On Mon, 2009-10-12 at 09:19 -0700, Joel M Snyder wrote:
> You may remember last year's "the Internet is falling and only Dan 
> Kaminsky can explain it" flap around DNS.  Well, a lot of the
> discussion around this bug/problem/issue ignored the truth that a good
> firewall prevented the attack directly, by knowing enough 'deep packet
> smarts' around the DNS protocol that the attack scenario was
> effectively blocked (hey, that's why we have a session table in the
> first place!).

The "Kaminsky attack" only makes sense towards recursive resolvers, and
I think most posters here are thinking about authoritative Internet
facing nameservers. Who runs a recursive nameserver open towards the
Internet now adays?

Even so: The nameservers make outbound requests and for those it sort of
does make sense to have stateful inspection. Except AFAIK the Kaminsky
attack works with spoofed answers, i.e. spoofing both source IP and
ports and query ID. How would a firewall (including DPI) catch this? By
randomizing source ports or query IDs like TCP sequence number
randomization?
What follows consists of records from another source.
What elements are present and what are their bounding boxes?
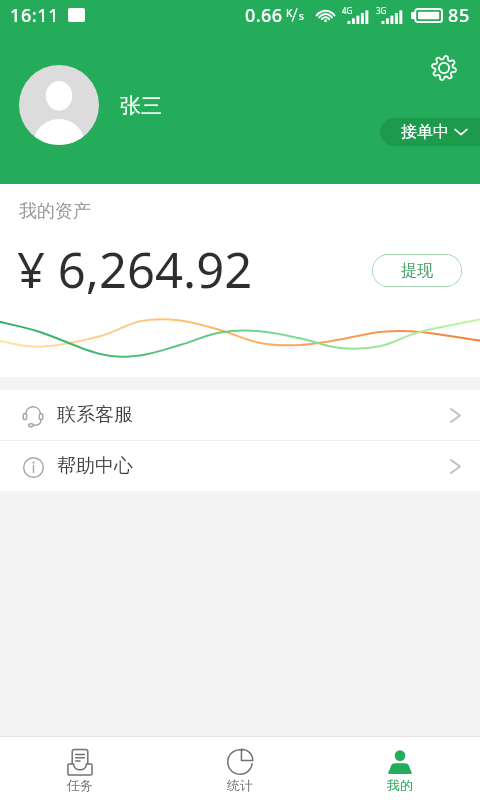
staticText: 3G: [376, 5, 387, 16]
staticText: 统计: [227, 777, 253, 793]
staticText: 4G: [342, 5, 353, 16]
button[interactable]: 提现: [372, 254, 462, 287]
staticText: s: [299, 9, 304, 23]
button[interactable]: 联系客服: [0, 390, 480, 440]
button[interactable]: 接单中: [380, 118, 480, 146]
staticText: 0.66: [245, 3, 283, 28]
button[interactable]: 统计: [160, 737, 320, 800]
button[interactable]: 我的: [320, 737, 480, 800]
staticText: 16:11: [10, 3, 60, 28]
button[interactable]: Settings: [424, 48, 464, 88]
staticText: 85: [448, 3, 470, 28]
staticText: 提现: [401, 261, 433, 281]
staticText: 张三: [120, 93, 162, 119]
staticText: 联系客服: [57, 403, 133, 427]
button[interactable]: 帮助中心: [0, 441, 480, 491]
staticText: 我的资产: [19, 200, 91, 223]
staticText: 任务: [67, 777, 93, 793]
staticText: 帮助中心: [57, 454, 133, 478]
staticText: 我的: [387, 777, 413, 793]
staticText: 接单中: [401, 122, 449, 142]
staticText: ¥ 6,264.92: [17, 236, 253, 303]
staticText: K: [286, 6, 293, 20]
button[interactable]: 任务: [0, 737, 160, 800]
I'm not sure I agree that's a good idea. By denying all
but one answers? Perfect way to DoS yourself.

> Similarly, a well-configured firewall would have per-IP rate limits in
> it, which would have been a second line of defense.

Um... wouldn't that just make a DoS attempt even easier for an attacker?
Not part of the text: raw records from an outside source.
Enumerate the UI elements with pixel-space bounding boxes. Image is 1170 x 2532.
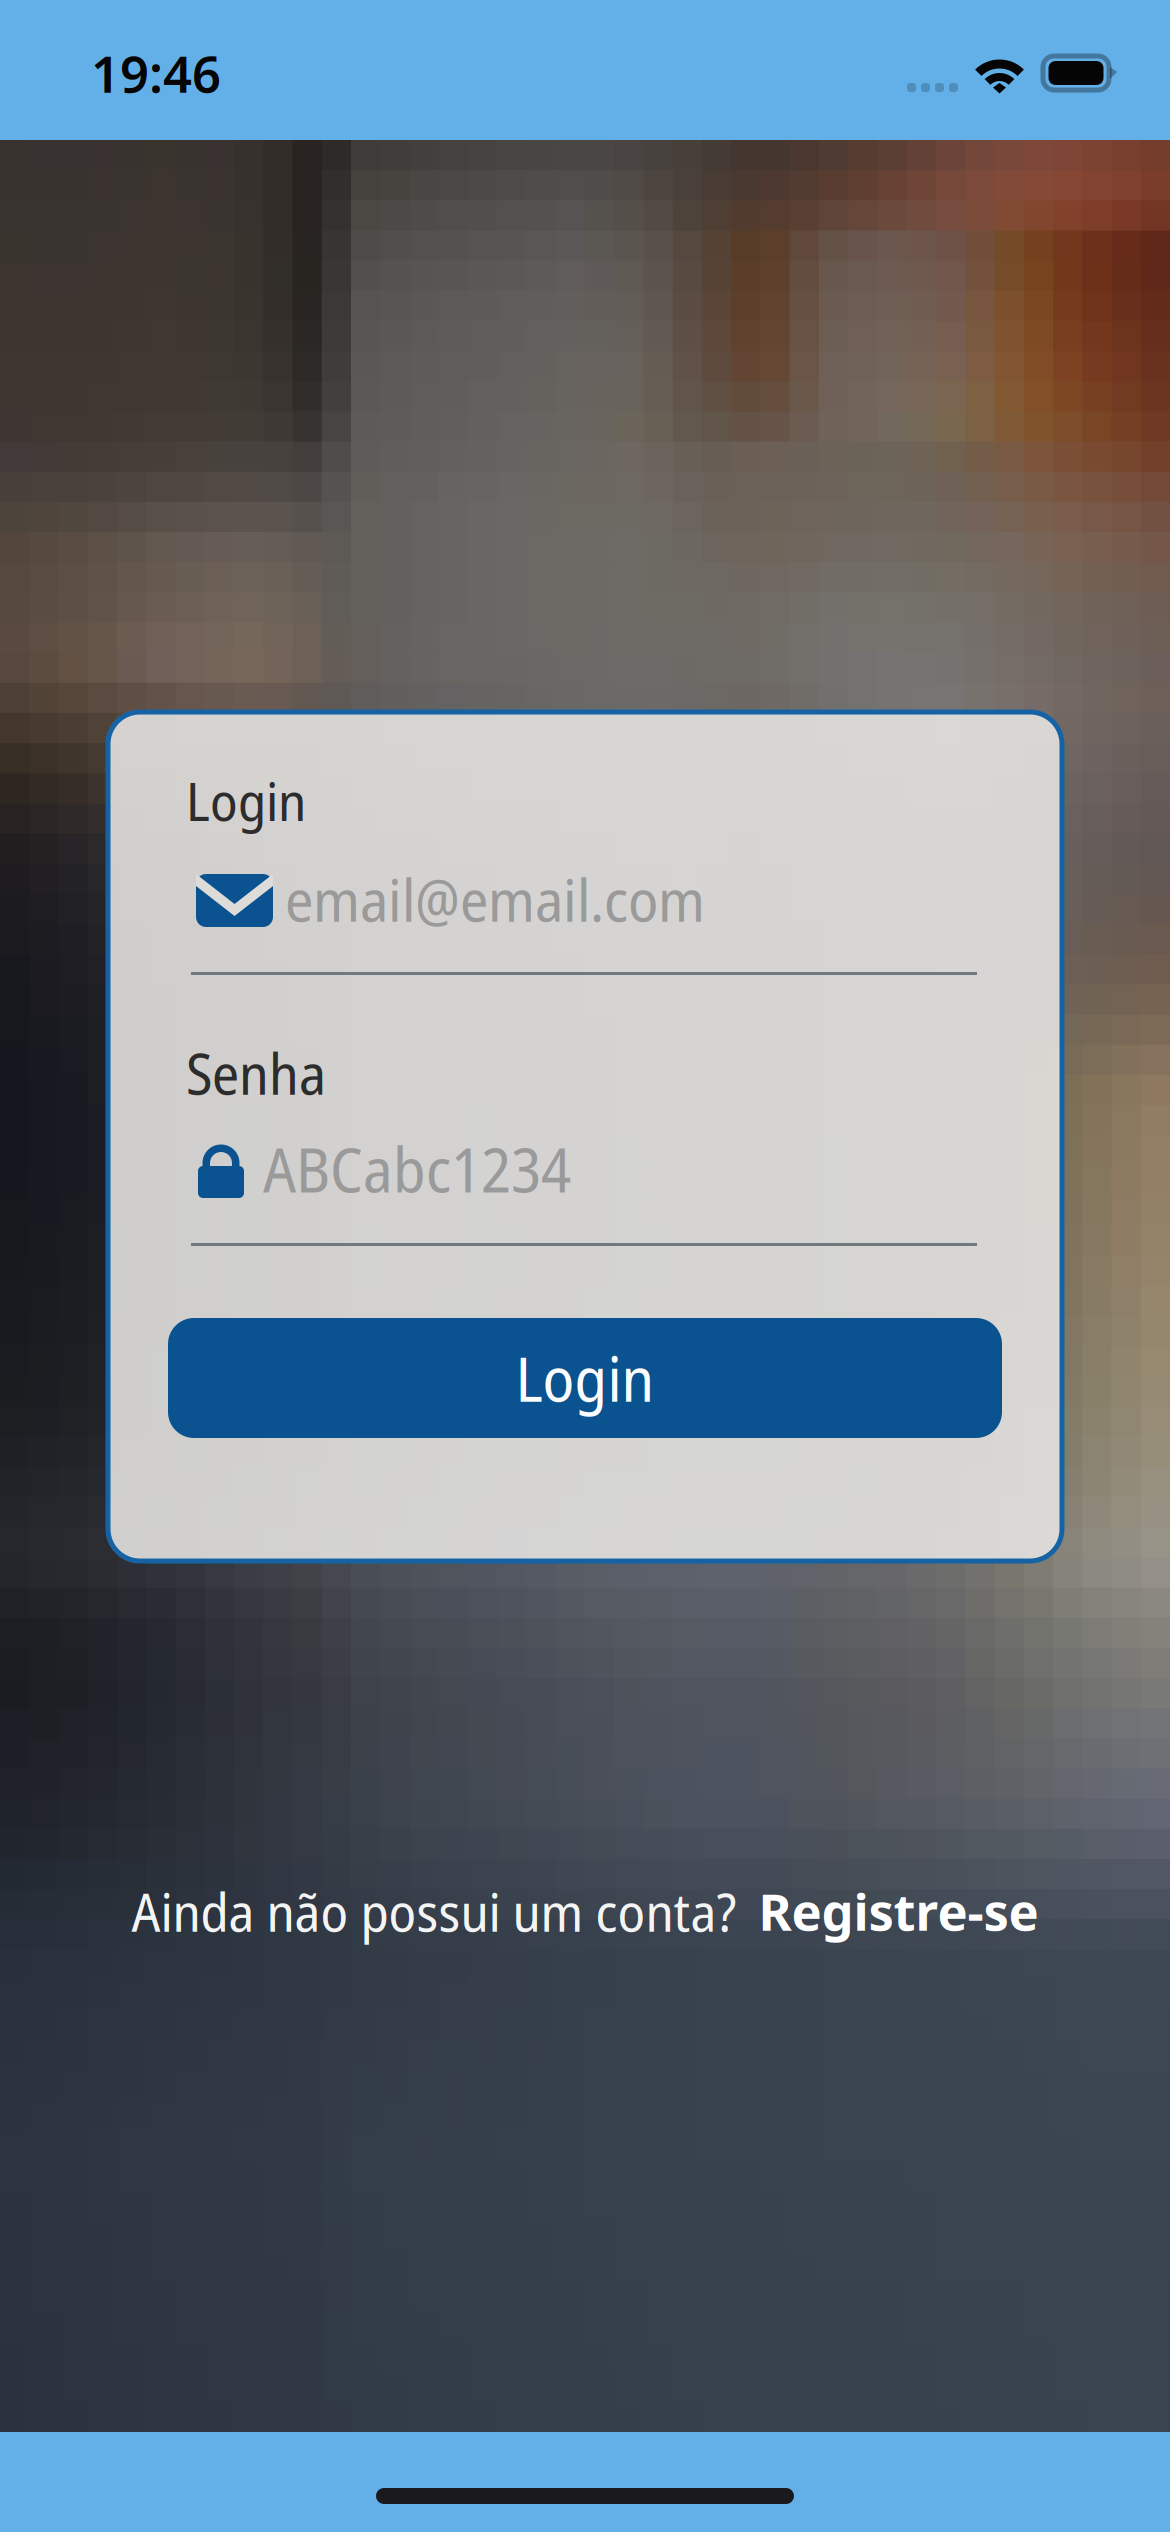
- staticText: ABCabc1234: [263, 1127, 571, 1210]
- button[interactable]: Ainda não possui um conta?: [0, 1869, 1170, 1953]
- staticText: Ainda não possui um conta?: [132, 1875, 736, 1947]
- staticText: Login: [186, 764, 306, 837]
- staticText: Registre-se: [758, 1876, 1038, 1946]
- staticText: Login: [516, 1336, 654, 1420]
- staticText: Senha: [186, 1035, 326, 1111]
- staticText: email@email.com: [285, 859, 705, 939]
- button[interactable]: Login: [168, 1318, 1002, 1438]
- staticText: 19:46: [91, 38, 221, 108]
> Now, if you put in a piece-o-crap firewall that is misconfigured, too 
> slow, doesn't have a big enough session table, and doesn't do anything
> more than your average reflexive access control list, then you're
> right on: rip that junk out and go bareback.
> 
> But if you do it right, there is value to be provided by a firewall.

As always, costs are important. Why should I spend $$$ for a large
enough firewall that doesn't give me any extra value?